L'âme de l'Europe

La Grand-Mère fondatrice

L'Europe ne connaît que des pères fondateurs, mais elle avait sa " Grand-Mère ". Journaliste pacifiste, féministe, romancière, mémorialiste, cinéaste, femme d'influence et eurodéputée.
Louise Weiss a vécu toutes les aventures de son siècle.

Une femme au courage exemplaire

Louise Weiss est née le 26 janvier 1893 à Arras où son père était inspecteur des mines.
Louise est reçue durant l’été 1914 à l’agrégation de lettres classiques. Elle écrit ses premiers articles pour Le Radical, le journal d’un ami de son père, le sénateur Julien Perchot. Le 12 janvier 1918 à 25 ans, dans un Paris vidé par les bombardements, elle lance le premier numéro de son journal, L’Europe nouvelle, décidant de « 
faire la guerre à la guerre » selon la volonté de Wilson, le président des Etats-Unis.
C’est un hebdomadaire d’influence lu dans toutes les chancelleries. La jeune rédactrice en chef compte sur son carnet d’adresses prestigieux des plumes de premier plan comme Aristide Briand, Léon Blum ou Edouard Herriot qu’elle réunit autour d’elle.
Louise Weiss en 1928Elle se donne une tribune à la mesure de sa passion et publie son premier livre La République tchécoslovaque.
Le 28 juin 1919 elle assiste à la signature du Traité de Versailles et lucide, elle en repart avec le sentiment d’un rendez-vous manqué. Elle entame alors, seule un long périple qui la pousse jusqu’à Moscou où elle affronte Léon Trotsky, et se laisse séduire par ce qu’elle appelle « l’intelligence de feu » d’Alexandra Kollontaï, théoricienne de l’émancipation sexuelle. Elle arrache aux griffes du « 
tsar Famine » cent-vingt-cinq institutrices françaises piégées au service au service des grandes familles dépossédées par la révolution d’Octobre pendant que ses reportages paraissent en première page du Petit Parisien qui tire alors à plus d’un million d’exemplaires.

À son retour, elle mène durant les Années folles, un train d’enfer pour l’Europe, au service de la politique d’Aristide Briand qu’elle accompagne à la société des Nations à Genève, centre de gravité de la politique mondiale. En 1930, celle qu’on appelle la Dame de Genève crée une Ecole de la Paix qui essaime dans toute l’Europe avant que, selon ses dires, le national-socialisme ne « calcine le terrain ».
En 1934 sentant la paix compromise par le réarmement allemand, Louise Weiss abandonne la direction de l’Europe Nouvelle après avoir signé le 3 février cet ultime mise en garde : « 
On ne pactise pas avec Hitler. »

Droit de vote Louise Weiss 1934Elle crée l’association La Femme nouvelle qui multiplie les coups d’éclat médiatisés, et notamment le 6 octobre 1934, elle ouvre sur les Champs-Elysées une boutique où elle prépare avec des amies dont les trois célèbres aviatrices : Maryse Bastié, Adrienne Bolland et Hélène Boucher, les tracts et manifestations pour le droit de vote de cette grande inconnue : la femme française. Ce n’est que dix plus tard, le 21 avril 1944, que les femmes obtiendront en France le droit de vote.
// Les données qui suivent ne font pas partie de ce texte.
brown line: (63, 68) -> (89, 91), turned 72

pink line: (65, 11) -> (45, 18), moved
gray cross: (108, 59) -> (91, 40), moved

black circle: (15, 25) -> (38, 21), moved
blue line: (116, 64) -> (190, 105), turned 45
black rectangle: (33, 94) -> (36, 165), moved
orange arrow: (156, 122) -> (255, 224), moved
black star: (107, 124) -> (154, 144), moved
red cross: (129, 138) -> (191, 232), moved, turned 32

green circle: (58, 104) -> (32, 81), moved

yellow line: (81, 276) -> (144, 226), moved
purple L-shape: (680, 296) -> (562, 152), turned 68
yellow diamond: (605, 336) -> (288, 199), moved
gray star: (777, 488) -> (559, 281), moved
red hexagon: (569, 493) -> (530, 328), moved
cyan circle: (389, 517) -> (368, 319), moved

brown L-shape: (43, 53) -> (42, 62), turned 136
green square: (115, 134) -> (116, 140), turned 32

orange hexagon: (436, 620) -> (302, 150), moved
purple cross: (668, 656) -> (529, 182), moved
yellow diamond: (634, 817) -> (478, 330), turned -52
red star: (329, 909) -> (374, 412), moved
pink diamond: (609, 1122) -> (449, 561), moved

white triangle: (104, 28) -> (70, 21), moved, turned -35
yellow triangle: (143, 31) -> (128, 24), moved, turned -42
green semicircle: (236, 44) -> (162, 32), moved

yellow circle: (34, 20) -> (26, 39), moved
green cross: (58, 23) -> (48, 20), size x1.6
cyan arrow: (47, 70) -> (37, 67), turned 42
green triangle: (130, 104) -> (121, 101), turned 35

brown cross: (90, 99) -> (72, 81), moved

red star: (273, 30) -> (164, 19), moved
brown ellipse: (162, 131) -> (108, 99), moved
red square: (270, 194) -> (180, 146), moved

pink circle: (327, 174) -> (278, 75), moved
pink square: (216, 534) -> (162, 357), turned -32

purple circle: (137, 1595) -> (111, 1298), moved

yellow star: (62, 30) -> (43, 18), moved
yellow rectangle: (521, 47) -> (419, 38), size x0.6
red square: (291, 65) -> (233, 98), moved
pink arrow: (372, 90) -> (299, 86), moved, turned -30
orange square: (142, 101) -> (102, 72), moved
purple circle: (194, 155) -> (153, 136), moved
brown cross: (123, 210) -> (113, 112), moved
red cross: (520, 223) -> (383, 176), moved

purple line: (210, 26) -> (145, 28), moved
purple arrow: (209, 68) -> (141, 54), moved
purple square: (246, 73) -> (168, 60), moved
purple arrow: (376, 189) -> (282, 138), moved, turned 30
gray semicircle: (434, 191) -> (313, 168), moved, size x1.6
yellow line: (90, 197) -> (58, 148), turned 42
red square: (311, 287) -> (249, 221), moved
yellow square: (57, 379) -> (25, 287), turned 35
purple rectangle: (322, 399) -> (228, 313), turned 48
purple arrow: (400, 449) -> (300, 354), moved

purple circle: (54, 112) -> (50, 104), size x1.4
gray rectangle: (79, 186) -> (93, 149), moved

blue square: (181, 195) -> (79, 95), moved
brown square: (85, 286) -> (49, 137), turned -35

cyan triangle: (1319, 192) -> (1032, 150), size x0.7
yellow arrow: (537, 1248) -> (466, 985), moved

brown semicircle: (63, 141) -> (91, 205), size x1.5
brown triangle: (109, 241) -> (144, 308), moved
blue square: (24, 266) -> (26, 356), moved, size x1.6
Elle crée en 1938 un Comité des Réfugiés pour les émigrés qui fuient les régimes totalitaires. Dès le début de la guerre elle entre en résistance sous le nom de Valentine agent 1410 et signe Louise Vallon, ses articles dans le journal clandestin La Nouvelle République du réseau Patriam Recuperare.
Elle assiste au procès de Nuremberg, puis en 1946, avec Georges Bourdelon, jeune opérateur, elle parcourt le monde pour remonter « 
aux sources des civilisations » où en quinze ans ils réalisent trente films documentaires.

En 1971 Louise obtient à Strasbourg la création d’une chaire de polémologie et d’un institut qui décerne un prix pour « l’avancement des sciences de la Paix et l’amélioration des relations humaines. » 
Parmi les lauréats, le chancelier allemand Helmut Schmidt, en 1977, la baptise affectueusement « la Grand-Mère de l’Europe ».
Le 17 juillet 1979, elle devient la doyenne du Parlement européen élu au suffrage universel dont elle prononce le discours inaugural. Présidente d’un jour elle connaît la joie d’
une vocation de jeunesse miraculeusement accomplie.
Elle s’éteint le 26 mai 1983 à 90 ans.
Une grande dame qui, toute sa vie, a donné de belles leçons de courage, européenne convaincue au service de la Paix, partisante de l’égalité du droit des femmes et du soutien aux opprimés.